▶ _PROBLEM DETAILS_
Starting with the line that has "15 Best Cabaret Shows in Las Vegas" in the records below and ending with the line that has "ce and Administration f", output those lines exactly and nothing more; omit the pictures.

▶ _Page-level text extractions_
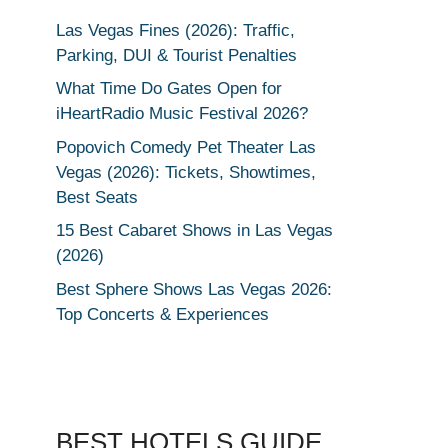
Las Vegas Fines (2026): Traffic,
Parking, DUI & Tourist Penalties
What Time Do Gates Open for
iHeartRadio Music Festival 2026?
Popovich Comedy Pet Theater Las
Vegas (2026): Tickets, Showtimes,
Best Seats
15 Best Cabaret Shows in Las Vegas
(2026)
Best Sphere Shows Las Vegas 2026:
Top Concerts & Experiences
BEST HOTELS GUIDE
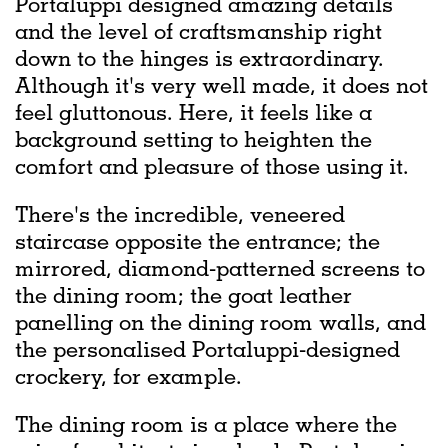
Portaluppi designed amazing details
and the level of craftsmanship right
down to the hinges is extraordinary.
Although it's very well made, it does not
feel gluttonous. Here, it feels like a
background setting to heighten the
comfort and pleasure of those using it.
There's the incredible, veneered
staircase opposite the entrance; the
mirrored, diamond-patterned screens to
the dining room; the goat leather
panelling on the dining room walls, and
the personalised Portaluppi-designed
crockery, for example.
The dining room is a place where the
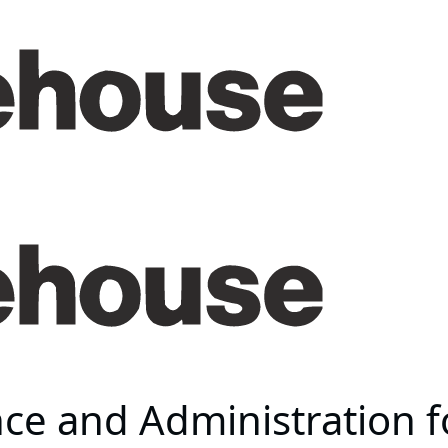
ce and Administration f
...
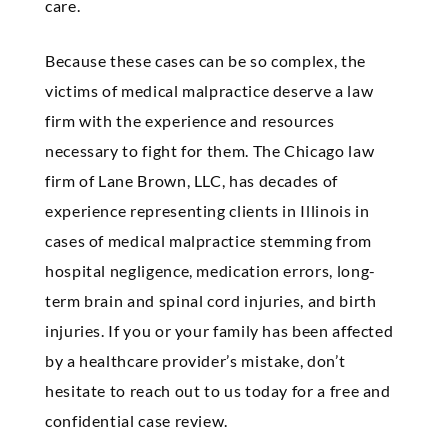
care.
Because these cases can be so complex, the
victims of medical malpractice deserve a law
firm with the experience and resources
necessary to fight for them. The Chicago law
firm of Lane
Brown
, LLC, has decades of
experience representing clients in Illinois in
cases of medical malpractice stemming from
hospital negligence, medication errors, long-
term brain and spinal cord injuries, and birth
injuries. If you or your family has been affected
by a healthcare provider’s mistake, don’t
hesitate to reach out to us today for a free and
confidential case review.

▶ _ANSWER BOX_
15 Best Cabaret Shows in Las Vegas
(2026)
Best Sphere Shows Las Vegas 2026:
Top Concerts & Experiences
BEST HOTELS GUIDE
Portaluppi designed amazing details
and the level of craftsmanship right
down to the hinges is extraordinary.
Although it's very well made, it does not
feel gluttonous. Here, it feels like a
background setting to heighten the
comfort and pleasure of those using it.
There's the incredible, veneered
staircase opposite the entrance; the
mirrored, diamond-patterned screens to
the dining room; the goat leather
panelling on the dining room walls, and
the personalised Portaluppi-designed
crockery, for example.
The dining room is a place where the
ce and Administration f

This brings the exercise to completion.